Quant à la forme, c'est également très intéressant la manière dont le film est écrit. En enchaînant les quiproquos, les compromis et les mensonges, une construction crescendo de tensions et de non-dits est permise. Cette accumulation donne au film un côté assez jouissif car on se doute qu'au bout d'un moment, la colère d'un des personnages va prendre le dessus et toute cette accumulation finira par exploser et ce, bien évidemment, pour notre plus grand plaisir de spectateurs. Ce qui est bien, c'est qu'à aucun moment le film est vulgaire gratuitement ou utilise un humour gras, l'humour est toujours fin et mesuré et entraîne des situations humoristiques assez raffinées, malgré le peu d'originalité, qui est ce que l'on peut lui reprocher en grande majorité. On peut donc noter un travail remarquable sur l'écriture du scénario mais également sur celui des dialogues qui, grâce à l'implicite, permettent de provoquer le rire plus d'une fois.

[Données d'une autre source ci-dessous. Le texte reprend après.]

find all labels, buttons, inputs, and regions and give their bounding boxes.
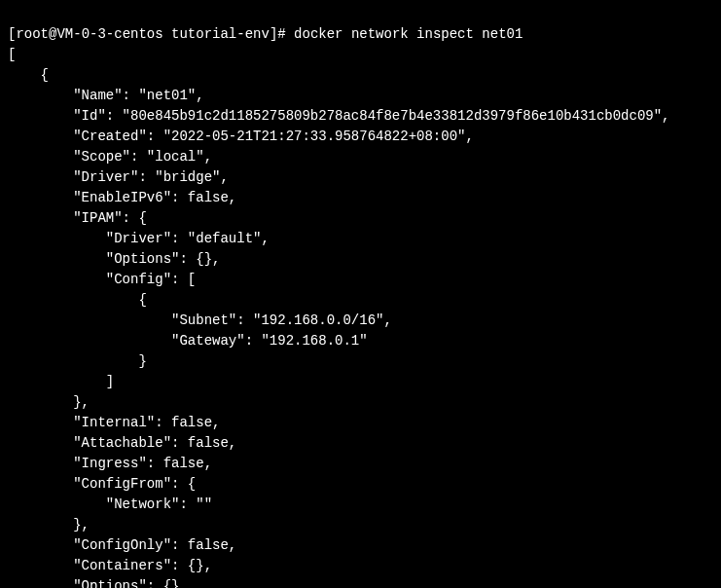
json-ipam-config-brace-close: } [8, 353, 147, 369]
json-ipam-open: "IPAM": { [8, 210, 147, 226]
json-ipam-subnet: "Subnet": "192.168.0.0/16", [8, 312, 392, 328]
prompt-line: [root@VM-0-3-centos tutorial-env]# docke… [8, 26, 523, 42]
json-name: "Name": "net01", [8, 88, 204, 103]
prompt-user: root [16, 26, 49, 42]
json-ipam-config-brace-open: { [8, 292, 147, 308]
json-open-brace: { [8, 67, 49, 83]
json-configfrom-network: "Network": "" [8, 496, 212, 512]
json-ingress: "Ingress": false, [8, 456, 212, 471]
json-created: "Created": "2022-05-21T21:27:33.95876482… [8, 129, 474, 144]
json-driver: "Driver": "bridge", [8, 169, 229, 185]
json-ipam-close: }, [8, 394, 90, 410]
json-options: "Options": {}, [8, 578, 188, 588]
json-open-bracket: [ [8, 47, 16, 62]
json-scope: "Scope": "local", [8, 149, 212, 165]
json-ipam-config-open: "Config": [ [8, 272, 196, 287]
command-text: docker network inspect net01 [294, 26, 523, 42]
json-configonly: "ConfigOnly": false, [8, 537, 236, 553]
json-attachable: "Attachable": false, [8, 435, 236, 451]
prompt-symbol: # [277, 26, 285, 42]
json-enableipv6: "EnableIPv6": false, [8, 190, 236, 205]
json-ipam-config-close: ] [8, 374, 114, 389]
json-ipam-options: "Options": {}, [8, 251, 220, 267]
prompt-host: VM-0-3-centos [56, 26, 162, 42]
json-ipam-driver: "Driver": "default", [8, 231, 270, 246]
prompt-dir: tutorial-env [171, 26, 270, 42]
json-internal: "Internal": false, [8, 415, 220, 430]
json-id: "Id": "80e845b91c2d1185275809b278ac84f8e… [8, 108, 670, 124]
json-containers: "Containers": {}, [8, 558, 212, 573]
json-ipam-gateway: "Gateway": "192.168.0.1" [8, 333, 368, 349]
terminal-output[interactable]: [root@VM-0-3-centos tutorial-env]# docke… [8, 4, 713, 588]
json-configfrom-open: "ConfigFrom": { [8, 476, 196, 492]
json-configfrom-close: }, [8, 517, 90, 533]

À saluer également l'efficacité du casting qui apporte une valeur ajoutée non négligeable au film, que ce soit Jean-Pierre Bacri qui était l'acteur parfait pour incarner ce rôle de cynique et ingrat animateur, Léa Drucker qui représente le rôle-miroir de Bacri, la légèreté et la joie de vivre en plus, sans oublier Agnès Jaoui, rayonnante, ou encore Kévin Anaïs également très bon dans son rôle.
En somme, j'ai trouvé le film très bon sur de nombreux points et il m'a très surpris. La satire n'est ni grossière ni veine, loin de là, elle est au contraire pertinente, et rien que pour cela le film méritait bien une critique pour vanter ses mérites (et les mérites du film en général). J'encourage tous les lecteurs à découvrir ce film, peut-être pas au cinéma, mais en tout cas à y jeter un coup d'œil lorsque le moment se présentera.